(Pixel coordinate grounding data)
'''

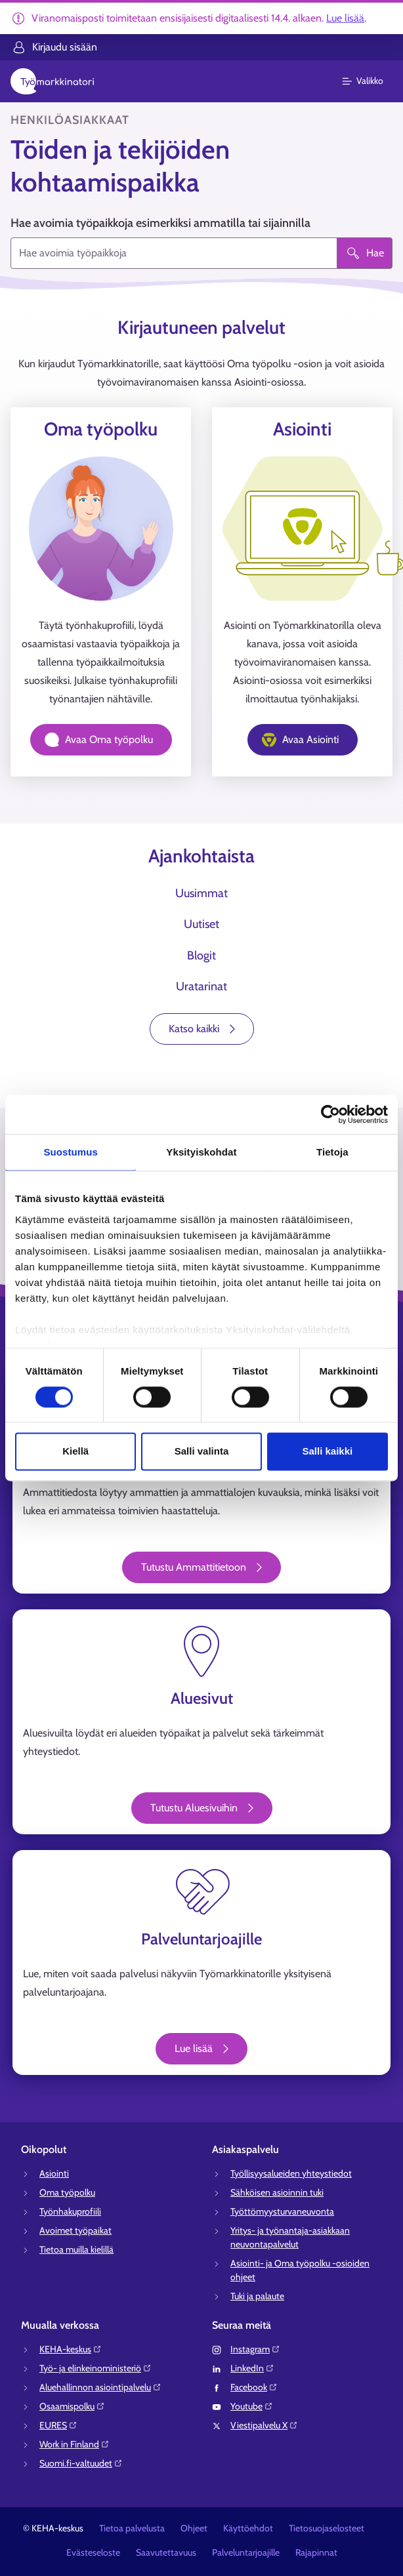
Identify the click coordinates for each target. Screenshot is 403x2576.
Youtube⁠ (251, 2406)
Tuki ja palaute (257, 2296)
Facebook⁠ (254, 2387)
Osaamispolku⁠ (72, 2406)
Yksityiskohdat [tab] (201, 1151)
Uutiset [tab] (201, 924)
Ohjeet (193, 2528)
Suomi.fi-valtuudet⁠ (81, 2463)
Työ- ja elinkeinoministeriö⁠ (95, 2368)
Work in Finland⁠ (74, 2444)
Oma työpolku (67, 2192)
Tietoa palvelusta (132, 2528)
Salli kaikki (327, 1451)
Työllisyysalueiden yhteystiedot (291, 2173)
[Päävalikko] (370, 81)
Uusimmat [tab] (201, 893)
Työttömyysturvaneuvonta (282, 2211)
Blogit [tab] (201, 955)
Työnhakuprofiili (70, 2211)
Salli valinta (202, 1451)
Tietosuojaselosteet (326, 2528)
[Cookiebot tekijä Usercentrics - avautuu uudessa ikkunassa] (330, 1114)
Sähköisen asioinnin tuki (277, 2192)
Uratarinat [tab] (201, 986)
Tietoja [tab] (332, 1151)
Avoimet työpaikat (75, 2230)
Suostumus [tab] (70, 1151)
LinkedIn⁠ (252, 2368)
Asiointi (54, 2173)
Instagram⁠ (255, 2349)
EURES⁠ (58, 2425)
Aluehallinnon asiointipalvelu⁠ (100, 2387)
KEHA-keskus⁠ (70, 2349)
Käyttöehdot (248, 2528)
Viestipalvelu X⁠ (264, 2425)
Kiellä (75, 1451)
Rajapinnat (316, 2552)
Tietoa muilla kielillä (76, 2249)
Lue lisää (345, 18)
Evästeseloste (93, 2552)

'''

== Task brief ==
Only the lines that hold the word "Tietoa" are wanted; each should be pulled from the records.

== Result for this exercise ==
Tietoa palvelusta (132, 2528)
Tietoa muilla kielillä (76, 2249)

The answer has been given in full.